One thus has a map $\mathcal{R}(X) \rightarrow T_X$ from the Riemannian moduli space to the Teichmüller space $T_X$ of constant curvature metrics associating to $g\in \mathcal{R}(X)$ its limit $g^\ast$ under the normalized Ricci flow.
Note that the fibres of this map are convex.
Question: Is this map a fibre bundle?
 A: The Ricci flow preserves the conformal class of the metric, and there is a unique metric with constant curvature -1, 0, or 1 in each conformal class. So, forgetting about the Ricci flow, isn't the space of smooth Riemannian metrics over a closed Riemann surface obviously a smooth trivial bundle over the space of constant curvature metrics, where the fiber consists of smooth positive functions?
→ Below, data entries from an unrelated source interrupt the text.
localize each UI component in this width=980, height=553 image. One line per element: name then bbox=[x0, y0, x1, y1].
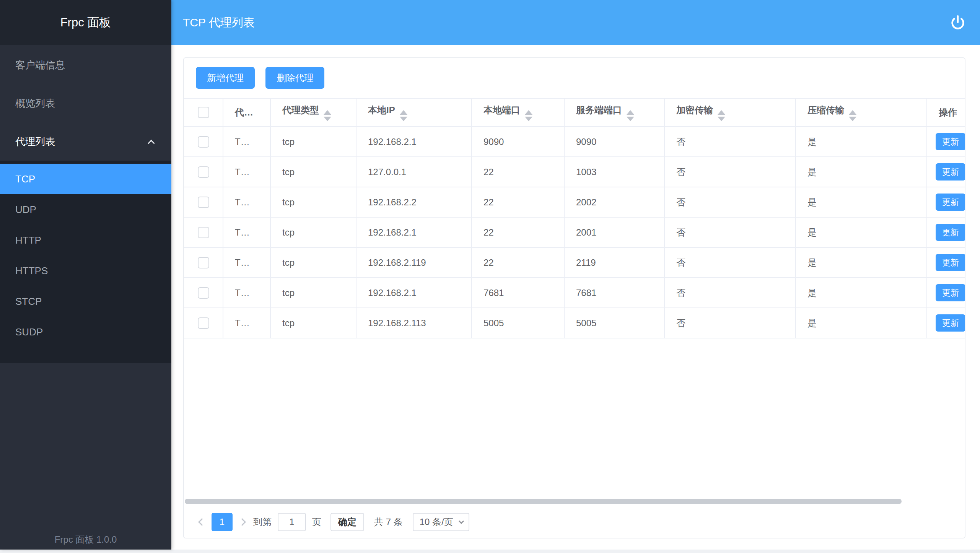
delete-proxy-button[interactable]: 删除代理 bbox=[265, 67, 324, 89]
row-select-cell bbox=[184, 127, 223, 157]
proxy-table: 代…代理类型本地IP本地端口服务端端口加密传输压缩传输操作 T…tcp192.1… bbox=[184, 98, 965, 338]
column-header[interactable]: 加密传输 bbox=[664, 98, 796, 127]
proxy-type-submenu: TCPUDPHTTPHTTPSSTCPSUDP bbox=[0, 161, 171, 363]
sidebar-item-client-info[interactable]: 客户端信息 bbox=[0, 46, 171, 84]
power-icon bbox=[950, 15, 965, 30]
cell-type: tcp bbox=[270, 187, 356, 217]
row-select-cell bbox=[184, 157, 223, 187]
cell-action: 更新 bbox=[927, 157, 965, 187]
submenu-item-sudp[interactable]: SUDP bbox=[0, 317, 171, 347]
row-checkbox[interactable] bbox=[198, 257, 209, 268]
update-button[interactable]: 更新 bbox=[936, 254, 965, 271]
sort-carets-icon[interactable] bbox=[627, 110, 634, 121]
cell-server-port: 2119 bbox=[564, 247, 664, 278]
row-checkbox[interactable] bbox=[198, 317, 209, 329]
goto-page-prefix: 到第 bbox=[253, 516, 272, 528]
app-logo: Frpc 面板 bbox=[0, 0, 171, 45]
row-checkbox[interactable] bbox=[198, 166, 209, 178]
submenu-item-udp[interactable]: UDP bbox=[0, 194, 171, 225]
table-header: 代…代理类型本地IP本地端口服务端端口加密传输压缩传输操作 bbox=[184, 98, 965, 127]
content-area: 新增代理 删除代理 代…代理类型本地IP本地端口服务端端口加密传输压缩传输操作 … bbox=[171, 45, 980, 550]
update-button[interactable]: 更新 bbox=[936, 284, 965, 301]
update-button[interactable]: 更新 bbox=[936, 194, 965, 211]
cell-type: tcp bbox=[270, 308, 356, 338]
row-checkbox[interactable] bbox=[198, 197, 209, 208]
row-checkbox[interactable] bbox=[198, 136, 209, 148]
cell-name: T… bbox=[223, 127, 270, 157]
cell-encrypt: 否 bbox=[664, 127, 796, 157]
table-body: T…tcp192.168.2.190909090否是更新T…tcp127.0.0… bbox=[184, 127, 965, 338]
submenu-item-http[interactable]: HTTP bbox=[0, 225, 171, 255]
goto-page-input[interactable] bbox=[278, 513, 306, 531]
page-number-button[interactable]: 1 bbox=[212, 513, 233, 531]
page-size-select[interactable]: 10 条/页 bbox=[413, 513, 469, 531]
sort-carets-icon[interactable] bbox=[400, 110, 407, 121]
confirm-button[interactable]: 确定 bbox=[330, 513, 364, 531]
row-select-cell bbox=[184, 308, 223, 338]
update-button[interactable]: 更新 bbox=[936, 133, 965, 150]
sort-carets-icon[interactable] bbox=[324, 110, 331, 121]
submenu-item-stcp[interactable]: STCP bbox=[0, 286, 171, 317]
table-row: T…tcp192.168.2.1222001否是更新 bbox=[184, 217, 965, 247]
cell-action: 更新 bbox=[927, 278, 965, 308]
total-count: 共 7 条 bbox=[374, 516, 403, 528]
column-header[interactable]: 代理类型 bbox=[270, 98, 356, 127]
top-header: TCP 代理列表 bbox=[171, 0, 980, 45]
update-button[interactable]: 更新 bbox=[936, 163, 965, 181]
row-checkbox[interactable] bbox=[198, 287, 209, 299]
column-header[interactable]: 本地IP bbox=[356, 98, 472, 127]
column-header[interactable]: 本地端口 bbox=[472, 98, 564, 127]
cell-local-ip: 192.168.2.1 bbox=[356, 217, 472, 247]
cell-action: 更新 bbox=[927, 217, 965, 247]
cell-type: tcp bbox=[270, 127, 356, 157]
page-title: TCP 代理列表 bbox=[183, 15, 950, 31]
cell-local-port: 22 bbox=[472, 157, 564, 187]
cell-server-port: 1003 bbox=[564, 157, 664, 187]
sidebar-item-overview[interactable]: 概览列表 bbox=[0, 84, 171, 122]
table-row: T…tcp127.0.0.1221003否是更新 bbox=[184, 157, 965, 187]
cell-server-port: 9090 bbox=[564, 127, 664, 157]
cell-local-ip: 192.168.2.119 bbox=[356, 247, 472, 278]
cell-name: T… bbox=[223, 217, 270, 247]
sort-carets-icon[interactable] bbox=[525, 110, 532, 121]
cell-local-ip: 192.168.2.113 bbox=[356, 308, 472, 338]
sidebar-item-label: 代理列表 bbox=[15, 135, 55, 148]
table-row: T…tcp192.168.2.176817681否是更新 bbox=[184, 278, 965, 308]
cell-local-ip: 192.168.2.1 bbox=[356, 278, 472, 308]
select-all-checkbox[interactable] bbox=[198, 107, 209, 118]
cell-action: 更新 bbox=[927, 308, 965, 338]
add-proxy-button[interactable]: 新增代理 bbox=[196, 67, 255, 89]
sort-carets-icon[interactable] bbox=[718, 110, 725, 121]
goto-page-suffix: 页 bbox=[312, 516, 321, 528]
sort-carets-icon[interactable] bbox=[849, 110, 856, 121]
cell-encrypt: 否 bbox=[664, 278, 796, 308]
horizontal-scrollbar-thumb[interactable] bbox=[185, 499, 902, 504]
submenu-item-tcp[interactable]: TCP bbox=[0, 164, 171, 194]
row-select-cell bbox=[184, 247, 223, 278]
cell-server-port: 2001 bbox=[564, 217, 664, 247]
update-button[interactable]: 更新 bbox=[936, 314, 965, 332]
app-version: Frpc 面板 1.0.0 bbox=[0, 533, 171, 546]
cell-encrypt: 否 bbox=[664, 217, 796, 247]
next-page-icon[interactable] bbox=[238, 518, 246, 526]
submenu-item-https[interactable]: HTTPS bbox=[0, 255, 171, 286]
column-header[interactable]: 服务端端口 bbox=[564, 98, 664, 127]
cell-name: T… bbox=[223, 278, 270, 308]
row-checkbox[interactable] bbox=[198, 227, 209, 238]
cell-local-port: 22 bbox=[472, 187, 564, 217]
table-row: T…tcp192.168.2.190909090否是更新 bbox=[184, 127, 965, 157]
cell-server-port: 7681 bbox=[564, 278, 664, 308]
cell-encrypt: 否 bbox=[664, 157, 796, 187]
cell-name: T… bbox=[223, 247, 270, 278]
power-button[interactable] bbox=[950, 15, 965, 30]
cell-type: tcp bbox=[270, 217, 356, 247]
update-button[interactable]: 更新 bbox=[936, 224, 965, 241]
cell-encrypt: 否 bbox=[664, 308, 796, 338]
column-header[interactable]: 压缩传输 bbox=[796, 98, 927, 127]
select-all-header bbox=[184, 98, 223, 127]
chevron-up-icon bbox=[148, 140, 155, 146]
sidebar-item-proxy-list[interactable]: 代理列表 bbox=[0, 122, 171, 161]
sidebar-menu: 客户端信息 概览列表 代理列表 TCPUDPHTTPHTTPSSTCPSUDP bbox=[0, 45, 171, 363]
cell-name: T… bbox=[223, 187, 270, 217]
prev-page-icon[interactable] bbox=[198, 518, 206, 526]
A: The formal reference for the result is C. Earle and J. Eells, "A fibre bundle description of Teichmüller theory", J. Differential Geom. Volume 3, Number 1-2 (1969), 19-43. The upshot is that there are two fibrations: One is the fibration of the space of Riemannian metrics $R(S)$ over the space $C(S)$ of conformal structures (where the fiber is the space of positive functions), the second is the principal fibration of the space of conformal structures over the Teichmüller space $T(S)$ of the surface $S$ (where the fiber is $Diff_0(S)$). Combining these two one gets the fibration $R(S)\to T(S)$. To see that the first is a fibration one usually fixes a reference Riemannian metric $g_0$, then for $g\in R(S)$ the function $Vol(g)/Vol(g_0)$ 
determines a trivialization of $R(S)\to C(S)$. Doing this using uniformization is much harder, 
and requires some machinery which became fully available only by 1950s. Note that the existence of a constant curvature metric gives only a set-theoretic section. One also needs continuity which is harder and does not follow from some proofs of the Uniformization Theorem. (For instance, it does not follow from the Koebe's or Caratheodory's proofs, or the proof using Green's functions on the universal cover.)